I meditated on what had happened later that night, after Rama rooted his divisive legacy in my brother's mind. When Rama pointed his finger at me, I knew that he was trying to intimidate me. I also knew that he was trying to maintain some semblance of control. But I feared that he might be a sorcerer. I intentionally visualized sparks and bolts of protective lightning radiating from the bicycle key. I understood that the colorful explosions were emanating from the world of my imagination. But that did not stop me from *seeing* them. The scene unfolding before me was, after all, not just another ending to a Castaneda book. It was real. And I needed all the inspiration I could generate.
The meditations during the bicycle journey helped me comprehend and come to terms with an earlier journey. When I was sixteen, I sought fellowship, Truth, and that which lies beneath the "surface" world of reason. I came to believe that I could find these things by studying with a sorcerer in a desert in Mexico, by gazing at an underexposed photograph of a *fully* enlightened Indian man, and by following the etiquette of a warm, funny, brilliant, persona-flipping man with a Ph.D. in English. I later looked to Gandhi and to William Shirer for answers. But as I rode west from Concord, Massachusetts, I found a teacher inside myself, and the lessons worked for me.
I learned that it is important not to follow someone blindly, even if he is truly childlike, humble, self-giving, and "Self-Realized"; even if he is a friend; and particularly if he is reluctant to openly admit that he can be seduced by his power over others. Genuine teachers encourage their students to question them throughout the *entire* apprenticeship, because genuine teachers accept their own imperfect human nature.
I learned that it is important to balance the mystical with the rational. Meditation tends to open the mind to suggestion. The art of the mystic seems to be, therefore, to know when to let go, be spontaneous, and open up to the universe, and when to gain control, use the power of reason, and protect the body, mind, and soul.
I learned, too, that it is not necessary to focus on a leader, a philosophy, or a technique to contact deep mystical currents. By facing intense sunlight and storms during the bike trek, I was in direct contact with the ancient, transcendental kingdom of nature. By observing my thoughts clarify as they projected and pulsed over fields, lakes, and mountains, I drew closer to the land, to the creation. By wrestling with winds born of colossal power, I was forced to make constant leaps of faith to merely carry on. But now, sitting by the Eskimo dog, I contemplated the awesome blackness of the night. I was unaware that the bicycle journey itself had been a natural expression of mysticism.
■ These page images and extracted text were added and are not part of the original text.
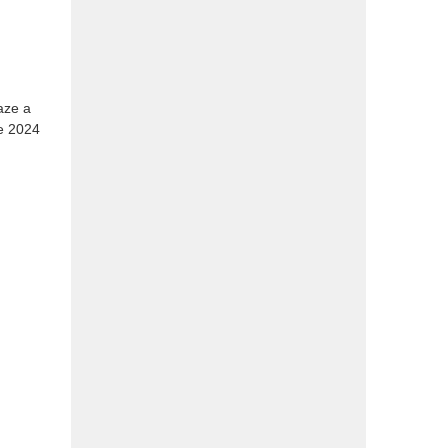
aze a
ce 2024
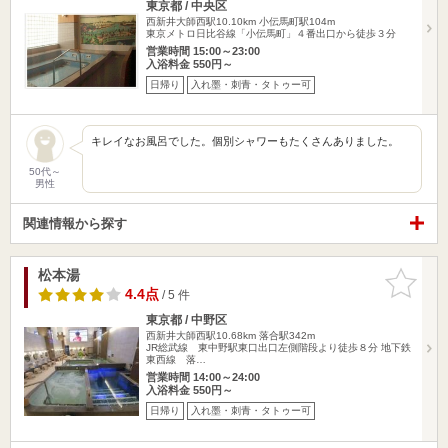
東京都 / 中央区
西新井大師西駅10.10km
小伝馬町駅104m
東京メトロ日比谷線「小伝馬町」４番出口から徒歩３分
営業時間 15:00～23:00
入浴料金 550円～
日帰り
入れ墨・刺青・タトゥー可
キレイなお風呂でした。個別シャワーもたくさんありました。
50代～
男性
関連情報から探す
松本湯
お気に入
りに追加
4.4点
/ 5 件
東京都 / 中野区
西新井大師西駅10.68km
落合駅342m
JR総武線 東中野駅東口出口左側階段より徒歩８分 地下鉄
東西線 落…
営業時間 14:00～24:00
入浴料金 550円～
日帰り
入れ墨・刺青・タトゥー可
The following day, I ascended the purple peaks of the Continental Divide. The sky was clear; the wind, calm. A sign indicated that waters to the east flowed toward the Atlantic, and to the west, the Pacific. It did not indicate that the waters might return and follow a different path. I dismounted the 12-speed. Fragments of Rama's deepest hooks still lurked in my heart. But I was doing better now. The healing process had begun. Facing the east while walking backwards to the west, I quickly retracted my thumb whenever a vehicle or driver seemed unsuitable or unsafe to take me for a ride.